Den Gastgebern gelang in dieser Phase schlicht gar nichts mehr. »In der Abwehr waren wir viel zu löchrig und verlieren die entscheidenden Eins-gegen-eins-Duelle. Unsere Hilfsmechanismen in der Deckung haben nicht funktioniert«, wusste auch Niklas Theiß später.

Der 19-jährige Halbrechte und seine Mitstreiter gaben die Partie in diesen Minuten jedoch nicht nur in der Abwehr, sondern auch im Angriff aus der Hand. Ein ums andere Mal zog der routinierte TuS-Rechtsaußen Peter Strosack auf der linken Hüttenberger Angriffsseite ein Stürmerfoul, so dass die Blau-Weiß-Roten zwischen Kleins 21:22 (39.) und David Kuntschers 22:29 (49.) zehn Minuten lang kein Tor erzielen konnten.

»Wir haben leichte Hoffnung, dass Joel Ribeiro und Hendrik Schreiber uns am kommenden Freitag in Eisenach wieder ein paar Minuten helfen können.
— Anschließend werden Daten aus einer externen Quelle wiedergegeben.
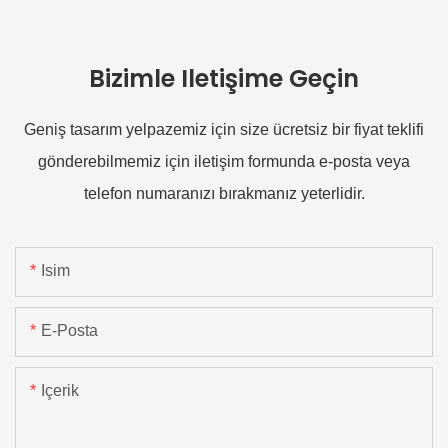
Bizimle Iletişime Geçin
Geniş tasarım yelpazemiz için size ücretsiz bir fiyat teklifi
gönderebilmemiz için iletişim formunda e-posta veya
telefon numaranızı bırakmanız yeterlidir.
Isim
E-Posta
Içerik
Bei Timm Schneider könnte es vielleicht nach dem Auswärtsspiel in Coburg Mitte November etwas werden«, warf Wohlrab hinterher noch einen Blick in die Glaskugel - verbunden mit der Hoffnung, dass die »Auswärtssieg«-Gesänge im Hüttenberger Sportzentrum nach der dritten Heimpleite künftig wieder seltener zu hören sein werden.
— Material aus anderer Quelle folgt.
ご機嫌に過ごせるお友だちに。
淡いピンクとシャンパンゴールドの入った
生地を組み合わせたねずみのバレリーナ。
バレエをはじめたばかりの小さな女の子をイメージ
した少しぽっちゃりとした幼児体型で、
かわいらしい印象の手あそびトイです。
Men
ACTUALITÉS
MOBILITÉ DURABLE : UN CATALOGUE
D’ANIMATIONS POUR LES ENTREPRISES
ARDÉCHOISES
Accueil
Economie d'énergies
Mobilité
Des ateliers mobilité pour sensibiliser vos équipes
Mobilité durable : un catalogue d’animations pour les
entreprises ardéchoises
Hüttenberg: Grazioli, Plaue (16.-30.) - Schwarz (1), Kirschner (2), Opitz (1), Theiß (3), Fujita (1), Weber (6/2), Zörb (1), Reichl (3), Hofmann (1/1), Klein (4), Jockel (2), Kuntscher (3).

N-Lübbecke: Katsigiannis, Asheim (ab 31.) - Genz (7), Holzhacker, ten Velde (3), Ebner (3), Petreikis , Strosack (4), Dräger (4), Kontrec (1), Mrakovcic (2), Nissen (3), Petrovsky, Skroblien (8/2).
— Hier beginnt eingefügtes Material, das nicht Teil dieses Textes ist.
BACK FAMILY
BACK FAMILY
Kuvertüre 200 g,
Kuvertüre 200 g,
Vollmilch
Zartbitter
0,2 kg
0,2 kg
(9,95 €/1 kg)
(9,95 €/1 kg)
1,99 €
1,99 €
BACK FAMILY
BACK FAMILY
Schiedsrichter: Schmitz/Schmitz (Mönchengladbach) - Zuschauer: 926 - Zeitstrafen: Hüttenberg vier (Theiß, Weber, Zörb, Klein), N-Lübbecke vier (Nissen drei/49., Disqualifikation, Dräger) - verworfene Siebenmeter: Weber (Hüttenberg) scheitert an Katsigiannis (25.), Hofmann (Hüttenberg) wirft an die Latte (47.).